Secret setup: Add SKILLAUDIT_API_KEY to GitHub repository secrets (Settings → Secrets and variables → Actions). On the SkillAudit Team plan, private repo audits are enabled and the API key is per-workspace, not per-repository.

GitLab CI: equivalent pipeline

For GitLab CI/CD, add this to your .gitlab-ci.yml:

skillaudit:
  stage: test
  image: alpine:3.20
  before_script:
    - apk add --no-cache curl jq
  script:
    - |
      REPO_URL="https://gitlab.com/$CI_PROJECT_PATH"
      RESPONSE=$(curl -sf \
        -H "Authorization: Bearer $SKILLAUDIT_API_KEY" \
        -H "Content-Type: application/json" \
        -d "{\"repo\": \"$REPO_URL\", \"ref\": \"$CI_COMMIT_SHA\"}" \
        https://skillaudit.dev/api/v1/audits)

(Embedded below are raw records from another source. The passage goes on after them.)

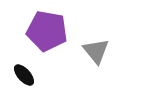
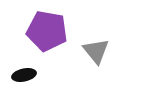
black ellipse: rotated 60 degrees counterclockwise
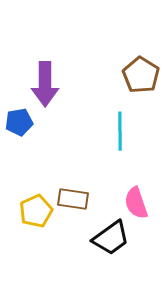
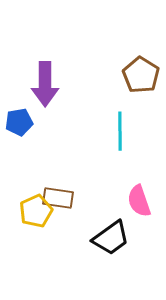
brown rectangle: moved 15 px left, 1 px up
pink semicircle: moved 3 px right, 2 px up
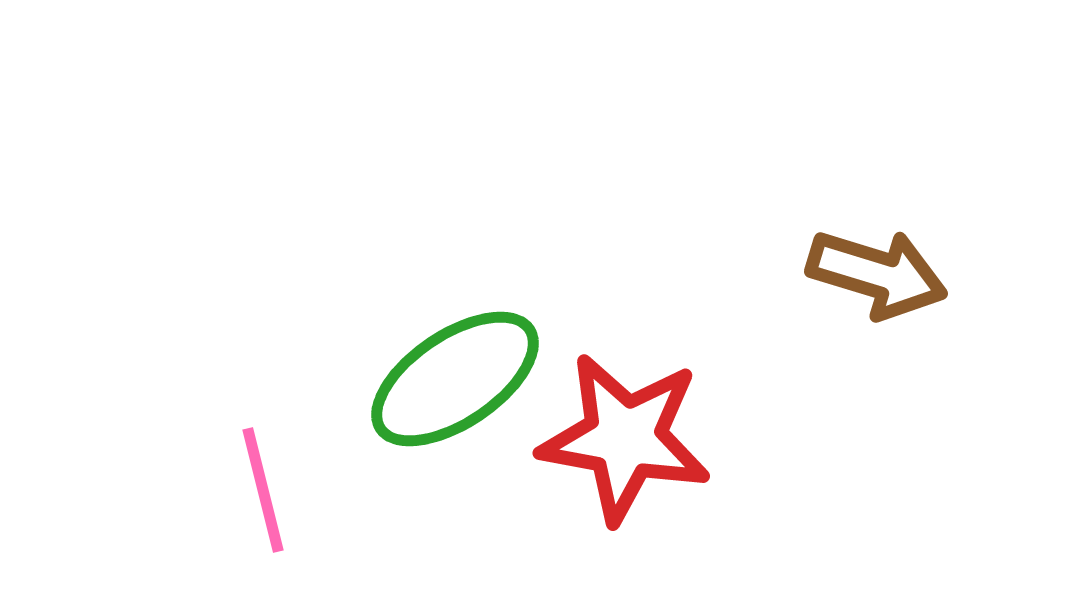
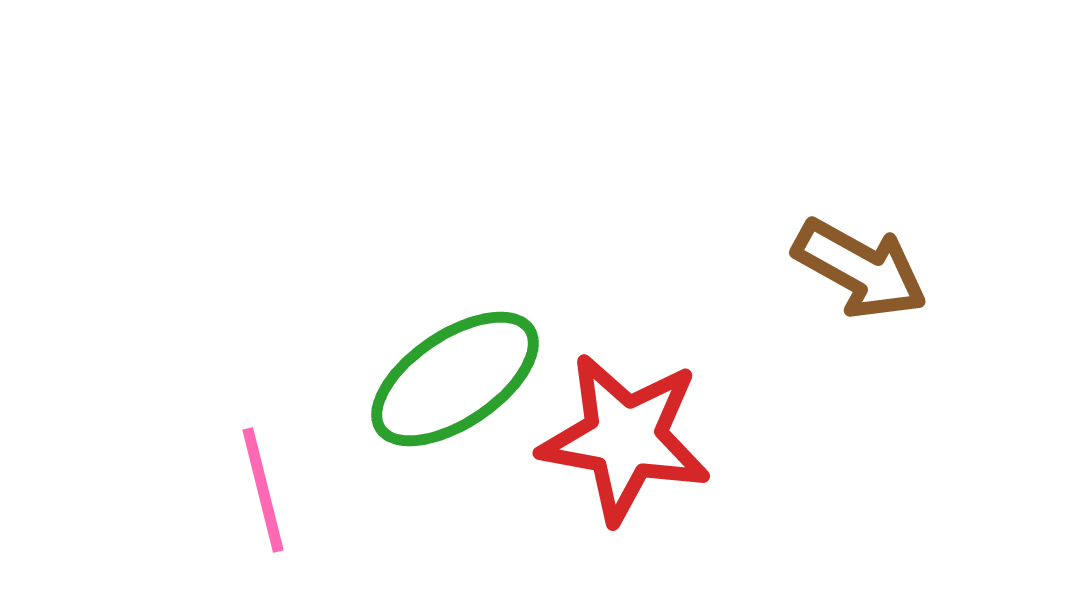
brown arrow: moved 17 px left, 5 px up; rotated 12 degrees clockwise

      echo "$RESPONSE" > audit.json

      GRADE=$(jq -r '.grade' audit.json)
      SCORE=$(jq -r '.score' audit.json)
      CRITICAL=$(jq '.critical_findings | length' audit.json)
      REPORT=$(jq -r '.report_url' audit.json)

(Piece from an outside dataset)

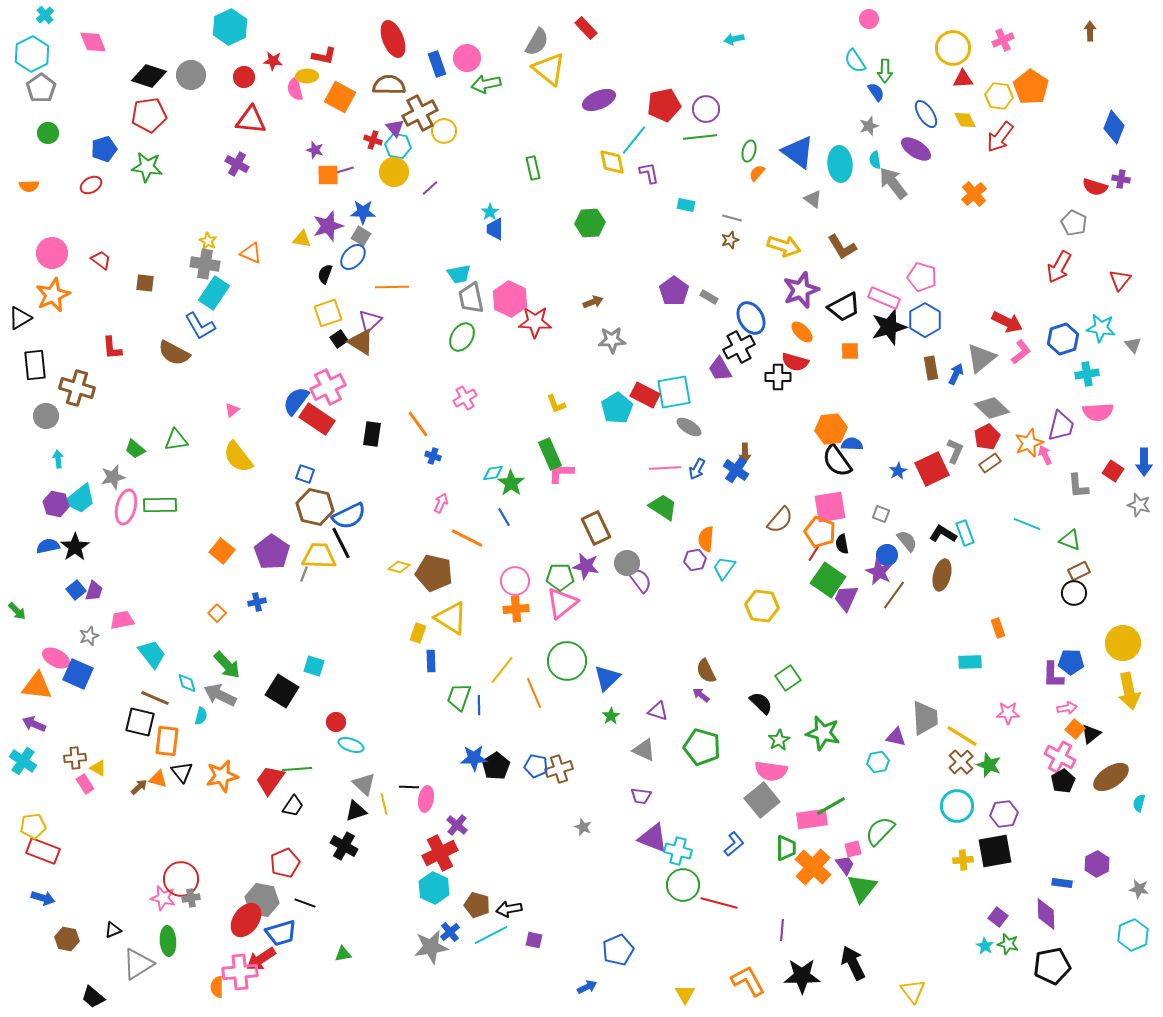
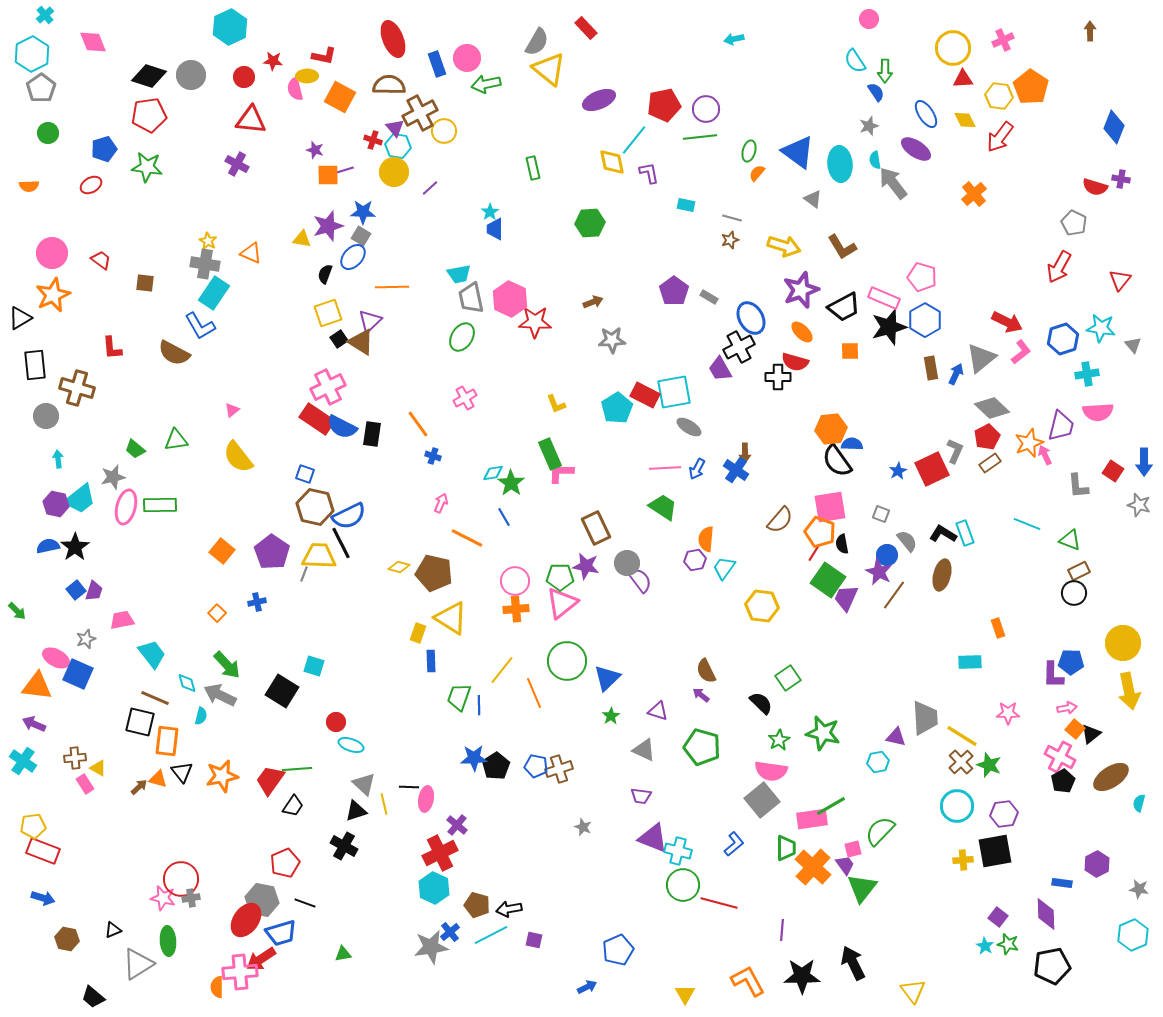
blue semicircle at (296, 401): moved 46 px right, 26 px down; rotated 100 degrees counterclockwise
gray star at (89, 636): moved 3 px left, 3 px down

      echo "Grade: $GRADE ($SCORE/100)"
      echo "Critical findings: $CRITICAL"
      echo "Report: $REPORT"

      # Emit GitLab metrics for the pipeline dashboard
      cat > audit_metrics.txt <<EOF
      skillaudit_score $SCORE
      skillaudit_critical_findings $CRITICAL
      EOF

      # Grade gate
      GRADE_VALUES="A:1 B:2 C:3 D:4 F:5"
      MIN_GRADE="${SKILLAUDIT_MIN_GRADE:-B}"

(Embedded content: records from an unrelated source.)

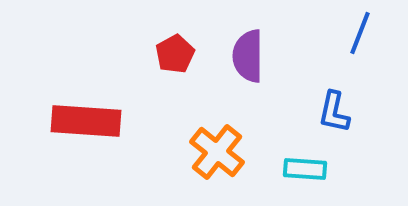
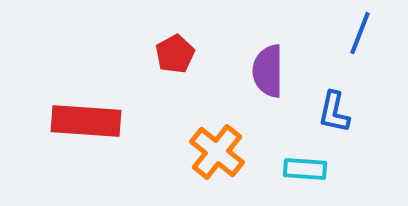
purple semicircle: moved 20 px right, 15 px down
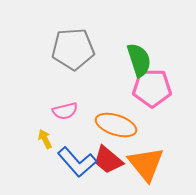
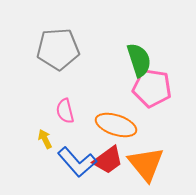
gray pentagon: moved 15 px left
pink pentagon: rotated 9 degrees clockwise
pink semicircle: rotated 90 degrees clockwise
red trapezoid: rotated 76 degrees counterclockwise
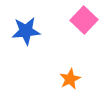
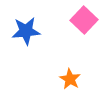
orange star: rotated 15 degrees counterclockwise
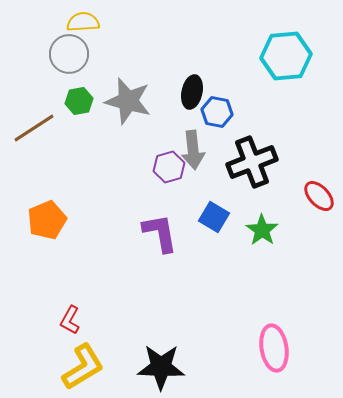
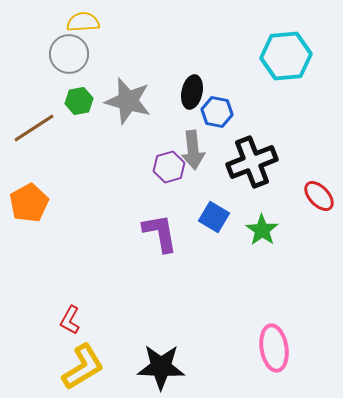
orange pentagon: moved 18 px left, 17 px up; rotated 6 degrees counterclockwise
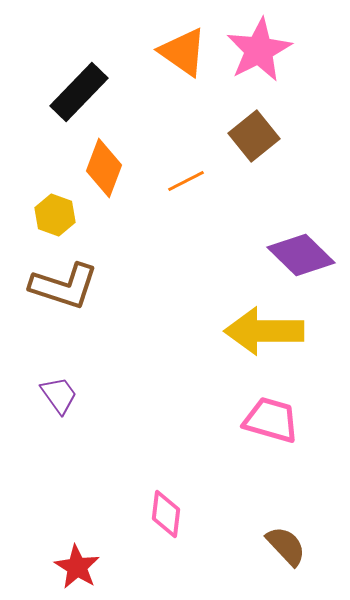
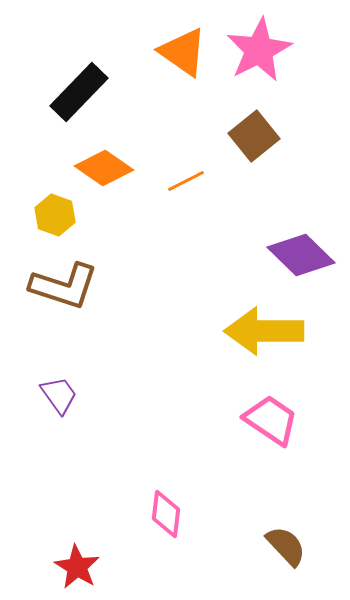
orange diamond: rotated 76 degrees counterclockwise
pink trapezoid: rotated 18 degrees clockwise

      get_value() { echo "$GRADE_VALUES" | tr ' ' '\n' | grep "^$1:" | cut -d: -f2; }
      min_val=$(get_value "$MIN_GRADE")
      actual_val=$(get_value "$GRADE")

      if [ "$actual_val" -gt "$min_val" ]; then
        echo "POLICY FAILED: Grade $GRADE below minimum $MIN_GRADE"
        exit 1
      fi

      if [ "$CRITICAL" -gt 0 ]; then
        echo "POLICY FAILED: $CRITICAL critical finding(s)"
        exit 1
      fi

      echo "Policy passed."
  artifacts:
    reports:
      metrics: audit_metrics.txt
    paths:
      - audit.json
    expire_in: 30 days
  variables:
    SKILLAUDIT_MIN_GRADE: B
  rules:
    - if: '$CI_PIPELINE_SOURCE == "merge_request_event"'
    - if: '$CI_COMMIT_BRANCH == $CI_DEFAULT_BRANCH'

Set SKILLAUDIT_API_KEY in GitLab CI/CD variables (Settings → CI/CD → Variables, masked, not protected so it's available on feature branches).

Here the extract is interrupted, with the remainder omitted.